Quarks are the subatomic constituents of regular particles, called hadrons. Hadrons come in two varieties, baryons (which contain 3 quarks) and mesons (which contain 2 quarks). Protons and neutrons are baryons where, for example, a proton is composed of 2 “up” quarks and 1 “down” quark; a neutron has 2 “down” quarks and 1 “up” quark.
But in the 1960′s, theorists realized that the Standard Model also allows the formation of 5 quarks in the same particle, known as a pentaquark. But experimental searches for this elusive 5-quark particle kept drawing blanks and any vaguely positive detection was quickly shot down by follow-up experiments.
Now, a strong signal in the LHCb detector has led to the pentaquark’s discovery.
LHCb physicists examined the decay of a baryon known as Lambda b (Λb) into 3 other particles, the J-psi (J/ψ-), a proton and a charged kaon. By using the highly sensitive detector to characterize the masses of these decay products, the physicists were able to see that intermediate states were sometimes involved in their production. They named these intermediate states Pc(4450)+ and Pc(4380)+ and indicate that pentaquarks are at play.
In a nutshell, the physicists noticed a signal emerge from the post-collision noise of particles. This signal, or “excess,” indicated the creation of J/ψ-, protons and kaon in quantities predicted by theories surrounding subatomic decay processes that involve pentaquarks. The decay particles acted as a “fingerprint” of sorts.

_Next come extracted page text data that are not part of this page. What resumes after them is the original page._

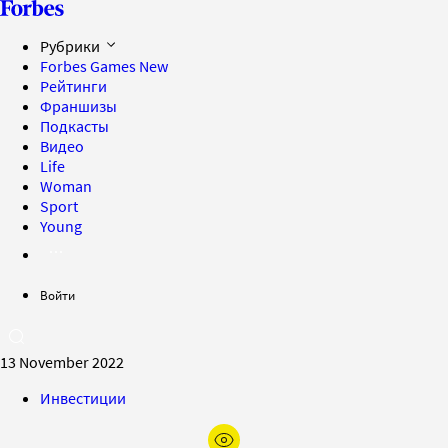
Рубрики
Forbes Games
New
Рейтинги
Франшизы
Подкасты
Видео
Life
Woman
Sport
Young
Войти
13 November 2022
Инвестиции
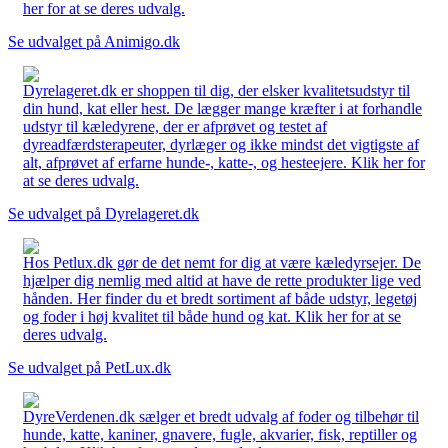
her for at se deres udvalg.
Se udvalget på Animigo.dk
Dyrelageret.dk er shoppen til dig, der elsker kvalitetsudstyr til
din hund, kat eller hest. De lægger mange kræfter i at forhandle
udstyr til kæledyrene, der er afprøvet og testet af
dyreadfærdsterapeuter, dyrlæger og ikke mindst det vigtigste af
alt, afprøvet af erfarne hunde-, katte-, og hesteejere. Klik her for
at se deres udvalg.
Se udvalget på Dyrelageret.dk
Hos Petlux.dk gør de det nemt for dig at være kæledyrsejer. De
hjælper dig nemlig med altid at have de rette produkter lige ved
hånden. Her finder du et bredt sortiment af både udstyr, legetøj
og foder i høj kvalitet til både hund og kat. Klik her for at se
deres udvalg.
Se udvalget på PetLux.dk
DyreVerdenen.dk sælger et bredt udvalg af foder og tilbehør til
hunde, katte, kaniner, gnavere, fugle, akvarier, fisk, reptiller og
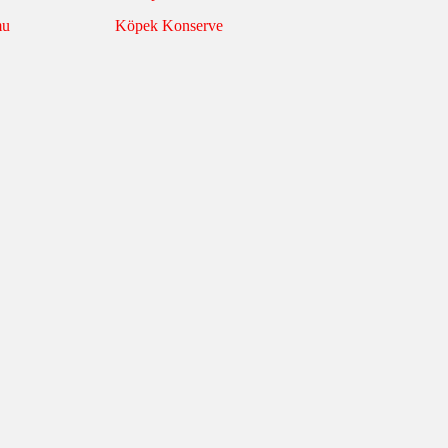
mu
Köpek Konserve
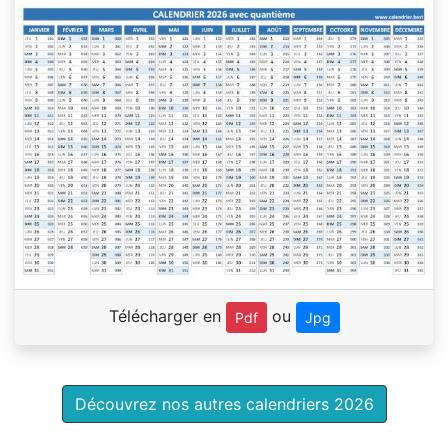
Télécharger en
ou
Pdf
Jpg
Découvrez nos autres calendriers 2026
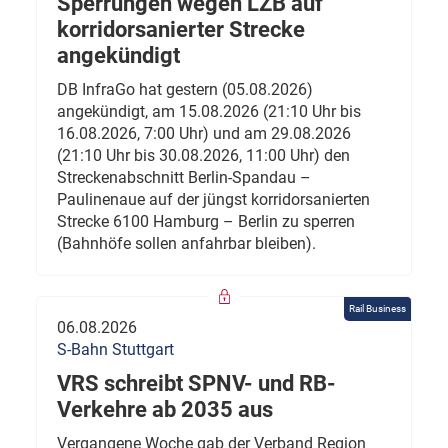
Sperrungen wegen LZB auf
korridorsanierter Strecke
angekündigt
DB InfraGo hat gestern (05.08.2026)
angekündigt, am 15.08.2026 (21:10 Uhr bis
16.08.2026, 7:00 Uhr) und am 29.08.2026
(21:10 Uhr bis 30.08.2026, 11:00 Uhr) den
Streckenabschnitt Berlin-Spandau –
Paulinenaue auf der jüngst korridorsanierten
Strecke 6100 Hamburg – Berlin zu sperren
(Bahnhöfe sollen anfahrbar bleiben).
Rail Business
06.08.2026
S-Bahn Stuttgart
VRS schreibt SPNV- und RB-
Verkehre ab 2035 aus
Vergangene Woche gab der Verband Region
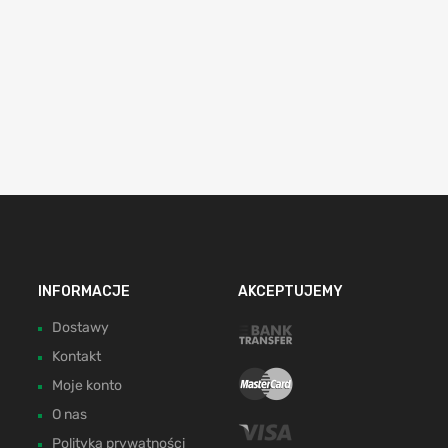
INFORMACJE
AKCEPTUJEMY
Dostawy
Kontakt
Moje konto
O nas
Polityka prywatności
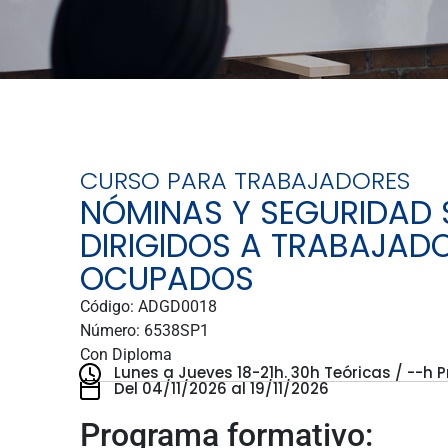
CURSO PARA TRABAJADORES
NÓMINAS Y SEGURIDAD S
DIRIGIDOS A TRABAJAD
OCUPADOS
Código: ADGD0018
Número: 6538SP1
Con Diploma
Lunes a Jueves 18-21h.
30h Teóricas
/ --h P
Del 04/11/2026 al 19/11/2026
Programa formativo:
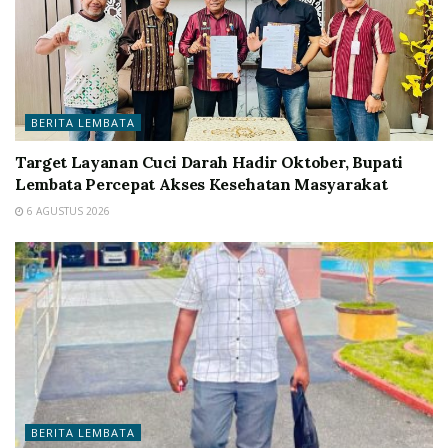
BERITA LEMBATA
Target Layanan Cuci Darah Hadir Oktober, Bupati
Lembata Percepat Akses Kesehatan Masyarakat
6 AGUSTUS 2026
BERITA LEMBATA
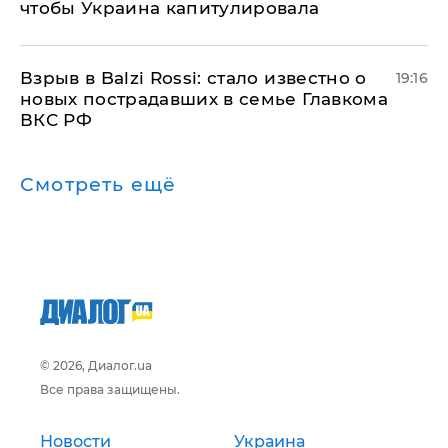
чтобы Украина капитулировала
Взрыв в Balzi Rossi: стало известно о
19:16
новых пострадавших в семье Главкома
ВКС РФ
Смотреть ещё
© 2026, Диалог.ua
Все права защищены.
Новости
Украина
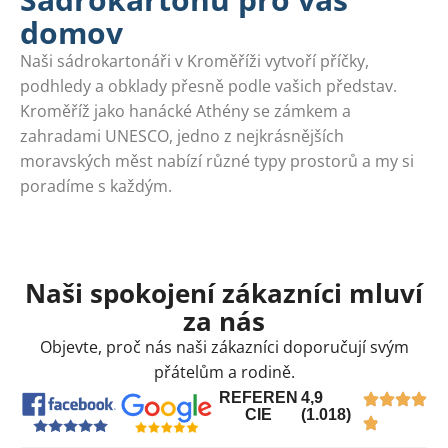
domov
Naši sádrokartonáři v Kroměříži vytvoří příčky,
podhledy a obklady přesně podle vašich představ.
Kroměříž jako hanácké Athény se zámkem a
zahradami UNESCO, jedno z nejkrásnějších
moravských měst nabízí různé typy prostorů a my si
poradíme s každým.
Naši spokojení zákazníci mluví
za nás
Objevte, proč nás naši zákazníci doporučují svým
přátelům a rodině.
REFEREN
4,9
CIE
(1.018)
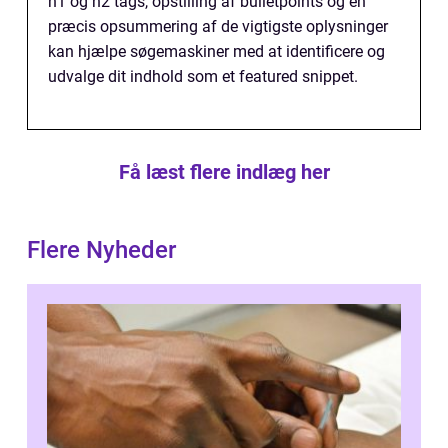
h1 og h2 tags, opstilling af bulletpoints og en
præcis opsummering af de vigtigste oplysninger
kan hjælpe søgemaskiner med at identificere og
udvalge dit indhold som et featured snippet.
Få læst flere indlæg her
Flere Nyheder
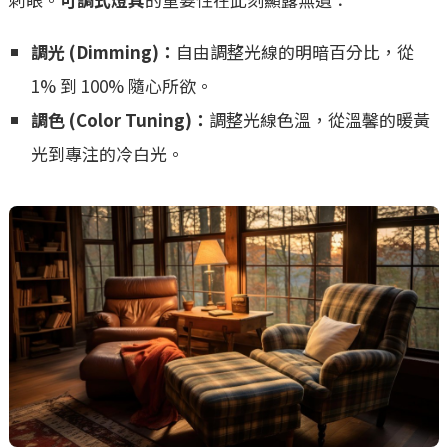
調光 (Dimming)：
自由調整光線的明暗百分比，從
1% 到 100% 隨心所欲。
調色 (Color Tuning)：
調整光線色溫，從溫馨的暖黃
光到專注的冷白光。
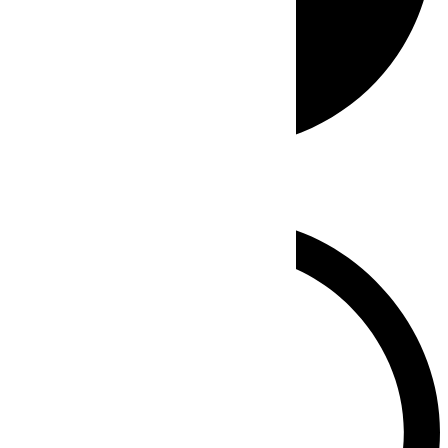
Whatsapp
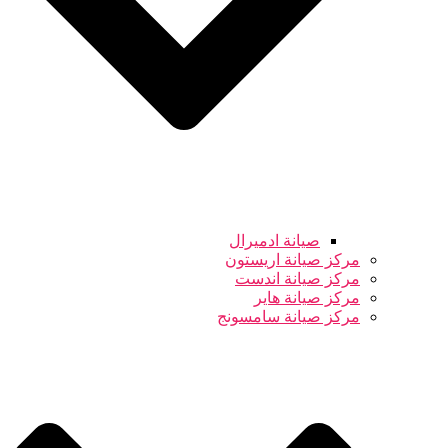
صيانة ادميرال
مركز صيانة اريستون
مركز صيانة اندست
مركز صيانة هاير
مركز صيانة سامسونج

“Benefiting from the large data set provided by the LHC, and the excellent precision of our detector, we have examined all possibilities for these signals, and conclude that they can only be explained by pentaquark states,” said Tomasz Skwarnicki, a LHCb physicist from Syracuse University, New York. “More precisely the states must be formed of two ‘up’ quarks, one ‘down’ quark, one ‘charm’ quark and one ‘anti-charm’ quark.”